La Crise Politique Italienne
Terminons par un autre sujet qui n’est pas sans lien avec celui-là. En Italie, la crise politique est dénouée en apparence par la constitution du cabinet Moro qui pour la première fois fait accéder Nenni et son Parti socialiste au pouvoir. Mais son existence paraît précaire : rébellion à droite où Scelba, qui commande le centre de la Démocratie chrétienne votera pour Mora par discipline, mais sans ferveur, rébellion chez les Caristes, l’aile gauche communisante du Parti socialiste de Nenni, qui refuseront leurs voix. Et la perspective de nouvelles vagues de grèves par lesquelles le Parti de Togliatti compte faire échouer le programme de redressement urgent que propose le gouvernement Moro pour lutter contre l’inflation.

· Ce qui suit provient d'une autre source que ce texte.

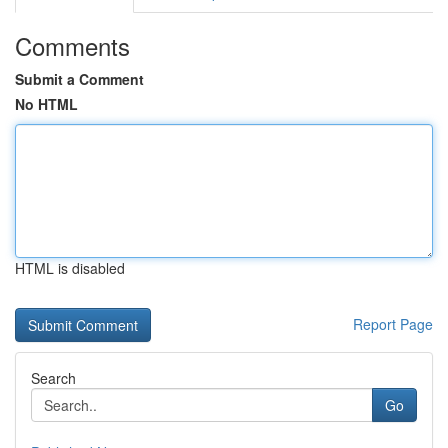
Comments
Submit a Comment
No HTML
HTML is disabled
Report Page
Search
Go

L’Italie cependant était en tête du progrès économique ; plus de chômage, une augmentation record, pour l’Europe, des salaires, un niveau de vie s’élevant si vite qu’on trouve difficilement en Toscane des travailleurs pour cueillir les olives même à 3.000 lires par jour, encore un mythe qui s’effondre : ne croyait-on pas qu’en élevant le niveau de vie des masses on conjurait le péril révolutionnaire, que l’agitation sociale allait s’apaiser. On a l’impression du contraire. Là où les conditions de vie s’aggravent, le calme règne ; là où elles s’améliorent les revendications s’exaspèrent. C’est à faire douter que le bon sens soit la chose du monde la mieux partagée.